354 possible control groups; what to do?

February 8, 2018

Jonas Cederlöf writes:

I’m a PhD student in economics at Stockholm University and a frequent reader of your blog. I have for a long time followed your quest in trying to bring attention to p-hacking and multiple comparison problems in research. I’m now myself faced with the aforementioned problem and want to at the very least try to avoid picking (or being subject to the critique of having picked) control group which merely gives me fancy results. The setting is the following,

I run a difference-in-difference (DD) model between occupations where people working in occupation X is treated at year T. There are 354 other types of occupations where for at least 20-30 of them I could make up a “credible” story about why they would be a natural control group.
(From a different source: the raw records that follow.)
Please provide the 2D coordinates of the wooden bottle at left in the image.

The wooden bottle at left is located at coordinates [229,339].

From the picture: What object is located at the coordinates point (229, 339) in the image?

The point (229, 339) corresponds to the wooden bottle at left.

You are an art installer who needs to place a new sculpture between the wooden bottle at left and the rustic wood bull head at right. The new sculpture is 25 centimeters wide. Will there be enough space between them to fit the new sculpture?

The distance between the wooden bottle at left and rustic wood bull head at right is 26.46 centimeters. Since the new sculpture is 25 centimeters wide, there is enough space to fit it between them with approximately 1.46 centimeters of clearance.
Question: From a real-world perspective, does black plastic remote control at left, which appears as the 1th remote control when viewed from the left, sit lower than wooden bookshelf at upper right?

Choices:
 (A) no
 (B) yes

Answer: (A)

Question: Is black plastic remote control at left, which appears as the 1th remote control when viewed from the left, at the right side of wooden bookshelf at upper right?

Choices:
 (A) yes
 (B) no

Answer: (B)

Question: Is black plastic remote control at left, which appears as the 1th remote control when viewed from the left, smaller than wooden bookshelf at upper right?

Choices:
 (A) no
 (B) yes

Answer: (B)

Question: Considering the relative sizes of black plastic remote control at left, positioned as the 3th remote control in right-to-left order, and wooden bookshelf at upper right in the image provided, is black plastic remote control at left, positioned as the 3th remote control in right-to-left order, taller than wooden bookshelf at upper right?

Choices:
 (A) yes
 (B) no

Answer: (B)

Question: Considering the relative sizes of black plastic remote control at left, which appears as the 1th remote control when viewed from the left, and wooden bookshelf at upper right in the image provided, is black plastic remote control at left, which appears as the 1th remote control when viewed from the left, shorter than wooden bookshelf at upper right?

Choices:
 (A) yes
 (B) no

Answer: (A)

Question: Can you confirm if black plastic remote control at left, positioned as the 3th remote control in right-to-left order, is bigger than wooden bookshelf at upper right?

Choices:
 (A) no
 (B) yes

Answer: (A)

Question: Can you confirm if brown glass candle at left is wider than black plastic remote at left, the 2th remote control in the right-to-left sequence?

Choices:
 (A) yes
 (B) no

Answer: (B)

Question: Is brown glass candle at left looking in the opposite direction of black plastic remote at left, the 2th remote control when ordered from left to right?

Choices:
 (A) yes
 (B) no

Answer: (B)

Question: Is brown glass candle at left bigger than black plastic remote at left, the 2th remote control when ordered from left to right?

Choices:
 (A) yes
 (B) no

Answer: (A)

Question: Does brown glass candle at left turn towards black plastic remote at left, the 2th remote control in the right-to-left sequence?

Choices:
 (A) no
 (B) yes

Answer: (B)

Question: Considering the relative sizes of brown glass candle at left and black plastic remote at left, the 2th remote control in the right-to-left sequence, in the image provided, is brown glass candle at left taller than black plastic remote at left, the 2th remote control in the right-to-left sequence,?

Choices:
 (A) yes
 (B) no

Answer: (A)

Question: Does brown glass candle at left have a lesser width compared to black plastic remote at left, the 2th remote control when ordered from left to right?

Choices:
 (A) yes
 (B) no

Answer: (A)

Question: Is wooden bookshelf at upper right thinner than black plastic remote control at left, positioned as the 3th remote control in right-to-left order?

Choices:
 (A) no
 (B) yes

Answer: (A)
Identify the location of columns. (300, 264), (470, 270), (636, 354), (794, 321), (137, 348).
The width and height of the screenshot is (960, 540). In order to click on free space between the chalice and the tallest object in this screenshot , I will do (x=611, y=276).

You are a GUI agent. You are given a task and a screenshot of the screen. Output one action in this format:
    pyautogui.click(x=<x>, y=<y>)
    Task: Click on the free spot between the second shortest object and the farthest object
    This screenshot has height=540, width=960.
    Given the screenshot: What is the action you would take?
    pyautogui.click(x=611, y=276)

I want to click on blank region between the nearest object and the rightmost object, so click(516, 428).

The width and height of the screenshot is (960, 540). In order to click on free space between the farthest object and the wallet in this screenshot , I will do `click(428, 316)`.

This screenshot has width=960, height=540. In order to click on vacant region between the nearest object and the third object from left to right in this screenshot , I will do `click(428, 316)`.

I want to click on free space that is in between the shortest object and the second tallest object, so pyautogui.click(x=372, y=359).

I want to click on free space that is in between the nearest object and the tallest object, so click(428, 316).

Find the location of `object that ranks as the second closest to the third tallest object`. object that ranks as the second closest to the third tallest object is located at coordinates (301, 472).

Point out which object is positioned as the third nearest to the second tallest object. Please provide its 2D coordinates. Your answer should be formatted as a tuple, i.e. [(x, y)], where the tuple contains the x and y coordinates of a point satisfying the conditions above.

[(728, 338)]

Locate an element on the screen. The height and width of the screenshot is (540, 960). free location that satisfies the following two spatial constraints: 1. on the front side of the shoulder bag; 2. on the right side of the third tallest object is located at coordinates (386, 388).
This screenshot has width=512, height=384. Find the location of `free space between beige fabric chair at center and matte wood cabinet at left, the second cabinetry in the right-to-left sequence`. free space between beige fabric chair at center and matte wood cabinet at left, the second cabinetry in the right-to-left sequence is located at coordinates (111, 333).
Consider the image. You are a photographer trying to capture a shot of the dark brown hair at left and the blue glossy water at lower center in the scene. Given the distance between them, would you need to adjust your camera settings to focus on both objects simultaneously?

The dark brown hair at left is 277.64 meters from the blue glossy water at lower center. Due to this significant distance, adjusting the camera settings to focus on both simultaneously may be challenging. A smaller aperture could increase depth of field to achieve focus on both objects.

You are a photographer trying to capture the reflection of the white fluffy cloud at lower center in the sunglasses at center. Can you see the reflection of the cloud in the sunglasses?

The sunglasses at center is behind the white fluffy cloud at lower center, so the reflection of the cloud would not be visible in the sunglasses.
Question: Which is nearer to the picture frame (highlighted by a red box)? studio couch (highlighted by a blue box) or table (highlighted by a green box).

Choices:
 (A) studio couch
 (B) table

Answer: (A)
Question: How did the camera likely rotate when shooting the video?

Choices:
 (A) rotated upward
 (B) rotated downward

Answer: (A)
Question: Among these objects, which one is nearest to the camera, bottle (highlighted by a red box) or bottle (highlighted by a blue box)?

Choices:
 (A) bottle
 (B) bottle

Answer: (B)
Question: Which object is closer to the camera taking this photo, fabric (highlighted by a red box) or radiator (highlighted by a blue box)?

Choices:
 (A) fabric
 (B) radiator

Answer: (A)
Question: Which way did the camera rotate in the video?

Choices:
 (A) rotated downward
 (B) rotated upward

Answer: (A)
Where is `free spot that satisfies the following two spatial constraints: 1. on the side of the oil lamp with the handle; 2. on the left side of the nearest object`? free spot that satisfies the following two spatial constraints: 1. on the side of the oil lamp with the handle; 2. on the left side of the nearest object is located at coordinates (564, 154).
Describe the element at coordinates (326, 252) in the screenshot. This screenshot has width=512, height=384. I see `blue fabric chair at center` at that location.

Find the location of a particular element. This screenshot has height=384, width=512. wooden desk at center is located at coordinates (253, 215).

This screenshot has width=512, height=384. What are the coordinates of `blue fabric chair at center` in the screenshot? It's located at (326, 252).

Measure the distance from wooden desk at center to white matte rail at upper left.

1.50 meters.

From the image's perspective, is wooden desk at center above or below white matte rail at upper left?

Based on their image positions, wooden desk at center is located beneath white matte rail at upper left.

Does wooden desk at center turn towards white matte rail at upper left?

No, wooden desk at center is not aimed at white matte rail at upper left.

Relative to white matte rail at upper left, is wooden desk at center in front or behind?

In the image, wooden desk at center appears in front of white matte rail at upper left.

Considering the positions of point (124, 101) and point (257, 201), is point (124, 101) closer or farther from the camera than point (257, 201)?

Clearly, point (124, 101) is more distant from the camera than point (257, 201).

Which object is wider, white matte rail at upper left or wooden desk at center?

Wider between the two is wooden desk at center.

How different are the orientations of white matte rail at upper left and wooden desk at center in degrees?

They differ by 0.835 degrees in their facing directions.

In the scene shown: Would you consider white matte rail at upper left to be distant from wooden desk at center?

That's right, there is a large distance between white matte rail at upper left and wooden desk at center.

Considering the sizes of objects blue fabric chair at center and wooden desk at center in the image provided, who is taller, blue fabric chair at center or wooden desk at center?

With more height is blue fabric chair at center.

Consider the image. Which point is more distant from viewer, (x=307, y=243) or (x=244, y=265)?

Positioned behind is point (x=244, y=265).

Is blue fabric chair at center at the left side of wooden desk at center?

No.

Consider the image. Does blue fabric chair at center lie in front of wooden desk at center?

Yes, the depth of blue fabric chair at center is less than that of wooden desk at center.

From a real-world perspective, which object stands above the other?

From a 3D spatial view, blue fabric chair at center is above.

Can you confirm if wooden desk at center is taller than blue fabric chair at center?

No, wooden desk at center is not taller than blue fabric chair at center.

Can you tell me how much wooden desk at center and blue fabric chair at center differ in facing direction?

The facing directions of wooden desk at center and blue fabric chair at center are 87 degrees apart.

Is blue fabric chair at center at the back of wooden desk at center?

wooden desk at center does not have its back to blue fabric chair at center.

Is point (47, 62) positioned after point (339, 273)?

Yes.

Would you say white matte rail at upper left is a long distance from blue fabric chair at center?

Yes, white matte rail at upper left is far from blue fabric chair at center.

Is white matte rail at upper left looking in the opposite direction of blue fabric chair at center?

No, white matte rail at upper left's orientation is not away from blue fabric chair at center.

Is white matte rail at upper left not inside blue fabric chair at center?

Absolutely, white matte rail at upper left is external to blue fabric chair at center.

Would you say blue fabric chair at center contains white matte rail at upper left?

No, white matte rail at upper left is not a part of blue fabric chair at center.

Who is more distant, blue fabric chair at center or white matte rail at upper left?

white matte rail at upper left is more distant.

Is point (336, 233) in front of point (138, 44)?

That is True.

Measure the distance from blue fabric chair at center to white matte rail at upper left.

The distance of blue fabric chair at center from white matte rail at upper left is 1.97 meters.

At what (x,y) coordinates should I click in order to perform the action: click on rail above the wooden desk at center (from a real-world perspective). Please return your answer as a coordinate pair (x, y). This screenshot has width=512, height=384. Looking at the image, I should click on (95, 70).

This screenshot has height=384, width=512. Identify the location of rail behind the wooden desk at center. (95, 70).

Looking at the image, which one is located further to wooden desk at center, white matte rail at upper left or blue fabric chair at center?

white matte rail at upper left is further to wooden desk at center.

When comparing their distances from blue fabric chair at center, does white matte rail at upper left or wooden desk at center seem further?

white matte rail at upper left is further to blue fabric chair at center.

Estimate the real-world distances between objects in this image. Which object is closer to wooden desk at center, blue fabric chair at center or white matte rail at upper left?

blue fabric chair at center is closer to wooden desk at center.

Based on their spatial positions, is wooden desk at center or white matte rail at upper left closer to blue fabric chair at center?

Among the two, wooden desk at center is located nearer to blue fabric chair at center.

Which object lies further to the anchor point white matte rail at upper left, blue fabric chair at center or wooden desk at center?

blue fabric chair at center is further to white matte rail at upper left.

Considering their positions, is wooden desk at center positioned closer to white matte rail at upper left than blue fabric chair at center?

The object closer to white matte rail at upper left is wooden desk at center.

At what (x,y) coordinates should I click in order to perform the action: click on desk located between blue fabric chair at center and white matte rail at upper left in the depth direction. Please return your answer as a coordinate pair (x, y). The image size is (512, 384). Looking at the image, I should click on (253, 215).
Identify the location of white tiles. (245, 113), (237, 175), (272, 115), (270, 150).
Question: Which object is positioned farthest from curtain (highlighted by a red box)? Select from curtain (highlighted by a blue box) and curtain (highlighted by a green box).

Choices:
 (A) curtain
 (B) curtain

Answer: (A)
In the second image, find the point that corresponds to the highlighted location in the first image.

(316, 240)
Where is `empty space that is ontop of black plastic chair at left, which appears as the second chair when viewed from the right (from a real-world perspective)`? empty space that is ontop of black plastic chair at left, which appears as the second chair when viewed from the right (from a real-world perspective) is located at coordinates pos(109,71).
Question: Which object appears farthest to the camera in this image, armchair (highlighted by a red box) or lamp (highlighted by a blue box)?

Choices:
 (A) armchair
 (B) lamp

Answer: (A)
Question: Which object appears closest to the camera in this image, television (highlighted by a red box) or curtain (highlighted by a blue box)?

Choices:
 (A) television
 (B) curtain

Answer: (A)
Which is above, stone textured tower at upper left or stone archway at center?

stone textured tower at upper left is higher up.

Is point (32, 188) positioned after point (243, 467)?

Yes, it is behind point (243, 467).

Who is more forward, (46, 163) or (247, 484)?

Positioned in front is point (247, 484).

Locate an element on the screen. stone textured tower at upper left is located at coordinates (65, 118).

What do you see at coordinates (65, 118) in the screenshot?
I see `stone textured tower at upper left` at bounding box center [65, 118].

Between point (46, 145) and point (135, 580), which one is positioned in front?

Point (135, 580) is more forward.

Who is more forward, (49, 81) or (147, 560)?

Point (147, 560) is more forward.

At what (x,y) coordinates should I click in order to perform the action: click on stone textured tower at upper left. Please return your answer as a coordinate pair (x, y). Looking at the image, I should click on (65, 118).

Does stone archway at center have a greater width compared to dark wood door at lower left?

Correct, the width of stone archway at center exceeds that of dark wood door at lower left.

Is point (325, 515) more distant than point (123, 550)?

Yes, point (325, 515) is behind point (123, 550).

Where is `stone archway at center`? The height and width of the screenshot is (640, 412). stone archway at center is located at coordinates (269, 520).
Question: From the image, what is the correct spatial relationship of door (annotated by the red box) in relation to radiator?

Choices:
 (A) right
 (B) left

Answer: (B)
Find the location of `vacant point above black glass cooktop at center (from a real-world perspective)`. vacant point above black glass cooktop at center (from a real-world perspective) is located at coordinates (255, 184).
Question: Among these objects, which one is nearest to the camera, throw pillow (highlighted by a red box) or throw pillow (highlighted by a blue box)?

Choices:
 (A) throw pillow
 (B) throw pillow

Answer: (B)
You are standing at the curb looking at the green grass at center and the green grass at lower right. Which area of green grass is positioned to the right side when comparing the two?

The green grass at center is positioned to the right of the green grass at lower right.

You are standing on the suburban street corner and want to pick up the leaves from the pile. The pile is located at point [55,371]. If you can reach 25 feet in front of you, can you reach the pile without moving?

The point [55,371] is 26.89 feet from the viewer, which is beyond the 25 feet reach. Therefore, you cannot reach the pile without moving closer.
One could of course run the DD-estimation on the treated group vs. the entire labor market, but claiming causality between the reform and the outcome hinges on not only the parallel trend assumption but also on that group specific shocks are absent. Hence one might wan’t to find a control group that would be subjected to the same type of shocks as the treated occupation X so one might be better of picking specific occupation from the rest of the 354 categories. Some of these might have parallel trends some others, but wouldn’t it be p-hacking choosing groups like this, based on parallel trends? The reader has no guarantee that I as a researcher haven’t picked control groups that gives me the results that will get me published?

So in summary: When one has 1 treated group and 354 potential control groups, how does one go about choosing among these?

My response: rather than picking one analysis (either ahead of time or after seeing the data), I suggest you do all 354 analyses and put them together using a hierarchical model as discussed in this paper. Really, this is not doing 354 analyses, it’s doing one analysis that includes all these comparisons.